Automorphisms of a certain digraph defined on the set of primes? [Edited] Define a digraph $P=(V,E)$ with $V$ equal to the set of prime numbers and an arrow from $p$ to $q$ if $p|q-1$ (definition motivated by Pratt's primality certificates).
Does $P$ indeed admit only the trivial automorphism (as seems reasonable to guess)? 
Edit:  In light of Gjergji Zaimi's heuristic suggesting a very large automorphism group, perhaps the better question asks what can one say, otherwise unconditionally, about hypothetical nontrivial automorphisms of $P$ and the permutations of ${\Bbb N}$ that they induce.
 A: I would expect this digraph to have a lot of automorphisms, but I cannot prove it unconditionally.
First, notice that $2$ is the only prime with no incoming edges. The primes which have incoming edges only from $2$ are the Fermat primes. You can keep going defining new collection of primes with incoming edges from a specific set of primes that were already considered.
Here is a conjecture: For any primes $2=p_1\le p_2 \le \cdots \le p_k$ there are infinitely many primes $q$ so that $q=1+p_1^{a_1}\cdots p_k^{a_k}$. (This seems like a reasonable conjecture generalizing the infinitude of Fermat primes.)
Assuming this conjecture, for any collection of primes previously considered there is an infinite set of primes whose incoming edges come exactly from this set of primes.
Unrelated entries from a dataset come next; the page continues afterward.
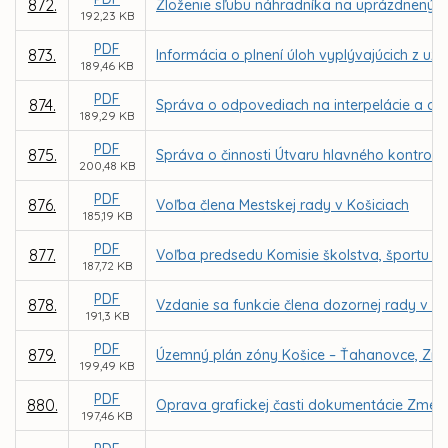
872.
Zloženie sľubu náhradníka na uprázdnený 
192,23 KB
PDF
873.
Informácia o plnení úloh vyplývajúcich z uz
189,46 KB
PDF
874.
Správa o odpovediach na interpelácie a dop
189,29 KB
PDF
875.
Správa o činnosti Útvaru hlavného kontroló
200,48 KB
PDF
876.
Voľba člena Mestskej rady v Košiciach
185,19 KB
PDF
877.
Voľba predsedu Komisie školstva, športu a 
187,72 KB
PDF
878.
Vzdanie sa funkcie člena dozornej rady v sp
191,3 KB
PDF
879.
Územný plán zóny Košice – Ťahanovce, Zme
199,49 KB
PDF
880.
Oprava grafickej časti dokumentácie Zmen
197,46 KB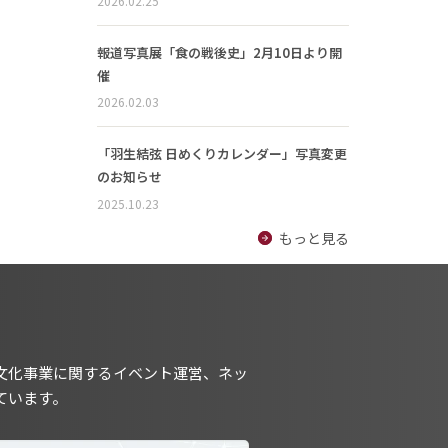
2026.02.25
報道写真展「食の戦後史」2月10日より開
催
2026.02.03
「羽生結弦 日めくりカレンダー」写真変更
のお知らせ
2025.10.23
もっと見る
文化事業に関するイベント運営、ネッ
ています。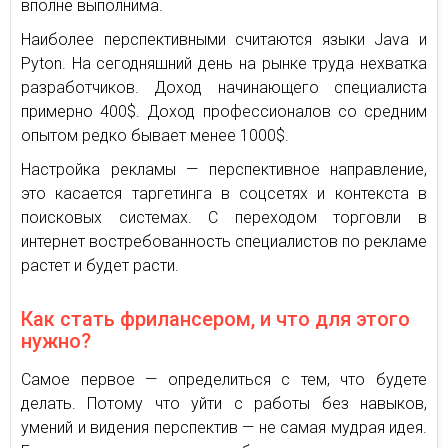
вполне выполнима.
Наиболее перспективными считаются языки Java и
Pyton. На сегодняшний день на рынке труда нехватка
разработчиков. Доход начинающего специалиста
примерно 400$. Доход профессионалов со средним
опытом редко бывает менее 1000$.
Настройка рекламы — перспективное направление,
это касается таргетинга в соцсетях и контекста в
поисковых системах. С переходом торговли в
интернет востребованность специалистов по рекламе
растет и будет расти.
Как стать фрилансером, и что для этого
нужно?
Самое первое — определиться с тем, что будете
делать. Потому что уйти с работы без навыков,
умений и видения перспектив — не самая мудрая идея.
This implies that in this graph, for example, the Fermat primes can not be distinguished. But there are of course many more automorphisms.
I must say, however, that for all I know, there are only finitely many Fermat primes, or even better, for every set of primes $S$ there are only finitely many primes so that $q-1$ has $S$ as its set of prime factors. If, moreover, the number of such primes is distinct for ever $S$, then the graph turns out to be rigid (no automorphisms). But deciding unconditionally which is the case should be very hard.